Give back the data below exactly as it was given.

DATASET RECORDS Start Marker

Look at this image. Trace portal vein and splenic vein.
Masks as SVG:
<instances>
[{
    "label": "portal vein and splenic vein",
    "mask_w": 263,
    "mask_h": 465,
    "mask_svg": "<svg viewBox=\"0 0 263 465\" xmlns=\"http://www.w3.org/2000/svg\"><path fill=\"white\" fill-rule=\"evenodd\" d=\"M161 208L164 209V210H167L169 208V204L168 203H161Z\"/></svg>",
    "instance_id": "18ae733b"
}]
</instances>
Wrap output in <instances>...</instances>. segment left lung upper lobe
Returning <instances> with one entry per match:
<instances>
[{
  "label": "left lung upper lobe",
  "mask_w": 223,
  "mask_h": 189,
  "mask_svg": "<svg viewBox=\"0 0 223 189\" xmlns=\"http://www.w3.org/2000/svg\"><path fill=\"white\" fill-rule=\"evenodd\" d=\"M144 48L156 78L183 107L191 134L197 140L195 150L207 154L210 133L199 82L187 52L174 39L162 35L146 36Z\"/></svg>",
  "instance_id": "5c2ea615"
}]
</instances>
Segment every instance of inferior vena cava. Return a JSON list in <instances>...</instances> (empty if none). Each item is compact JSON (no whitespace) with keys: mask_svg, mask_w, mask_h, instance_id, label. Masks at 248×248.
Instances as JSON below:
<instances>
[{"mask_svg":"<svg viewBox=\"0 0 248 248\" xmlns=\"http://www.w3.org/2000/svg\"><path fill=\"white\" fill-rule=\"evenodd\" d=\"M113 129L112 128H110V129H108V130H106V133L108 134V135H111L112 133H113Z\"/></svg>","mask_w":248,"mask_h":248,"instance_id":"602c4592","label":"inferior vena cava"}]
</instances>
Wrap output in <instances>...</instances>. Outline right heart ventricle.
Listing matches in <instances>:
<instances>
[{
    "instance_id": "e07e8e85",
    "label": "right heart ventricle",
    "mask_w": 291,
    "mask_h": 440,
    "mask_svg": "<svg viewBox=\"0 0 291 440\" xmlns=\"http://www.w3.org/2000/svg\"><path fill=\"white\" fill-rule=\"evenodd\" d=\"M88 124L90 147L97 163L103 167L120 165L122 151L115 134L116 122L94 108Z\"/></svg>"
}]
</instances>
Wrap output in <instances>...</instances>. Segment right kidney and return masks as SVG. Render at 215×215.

DATASET RECORDS End Marker

_TASK SOLUTION_.
Look at this image. Trace portal vein and splenic vein.
Masks as SVG:
<instances>
[{
    "label": "portal vein and splenic vein",
    "mask_w": 263,
    "mask_h": 465,
    "mask_svg": "<svg viewBox=\"0 0 263 465\" xmlns=\"http://www.w3.org/2000/svg\"><path fill=\"white\" fill-rule=\"evenodd\" d=\"M161 208L164 209V210H167L169 208V204L168 203H161Z\"/></svg>",
    "instance_id": "18ae733b"
}]
</instances>
Wrap output in <instances>...</instances>. segment left lung upper lobe
Returning <instances> with one entry per match:
<instances>
[{
  "label": "left lung upper lobe",
  "mask_w": 223,
  "mask_h": 189,
  "mask_svg": "<svg viewBox=\"0 0 223 189\" xmlns=\"http://www.w3.org/2000/svg\"><path fill=\"white\" fill-rule=\"evenodd\" d=\"M144 48L156 78L183 107L191 134L197 140L195 150L207 154L210 133L199 82L187 52L174 39L162 35L146 36Z\"/></svg>",
  "instance_id": "5c2ea615"
}]
</instances>
Segment every instance of inferior vena cava. Return a JSON list in <instances>...</instances> (empty if none). Each item is compact JSON (no whitespace) with keys: mask_svg, mask_w, mask_h, instance_id, label. Masks at 248×248.
Instances as JSON below:
<instances>
[{"mask_svg":"<svg viewBox=\"0 0 248 248\" xmlns=\"http://www.w3.org/2000/svg\"><path fill=\"white\" fill-rule=\"evenodd\" d=\"M113 129L112 128H110V129H108V130H106V133L108 134V135H111L112 133H113Z\"/></svg>","mask_w":248,"mask_h":248,"instance_id":"602c4592","label":"inferior vena cava"}]
</instances>
Wrap output in <instances>...</instances>. Outline right heart ventricle.
Listing matches in <instances>:
<instances>
[{
    "instance_id": "e07e8e85",
    "label": "right heart ventricle",
    "mask_w": 291,
    "mask_h": 440,
    "mask_svg": "<svg viewBox=\"0 0 291 440\" xmlns=\"http://www.w3.org/2000/svg\"><path fill=\"white\" fill-rule=\"evenodd\" d=\"M88 124L90 147L97 163L103 167L120 165L122 151L115 134L116 122L94 108Z\"/></svg>"
}]
</instances>
Wrap output in <instances>...</instances>. Segment right kidney and return masks as SVG. Render at 215×215.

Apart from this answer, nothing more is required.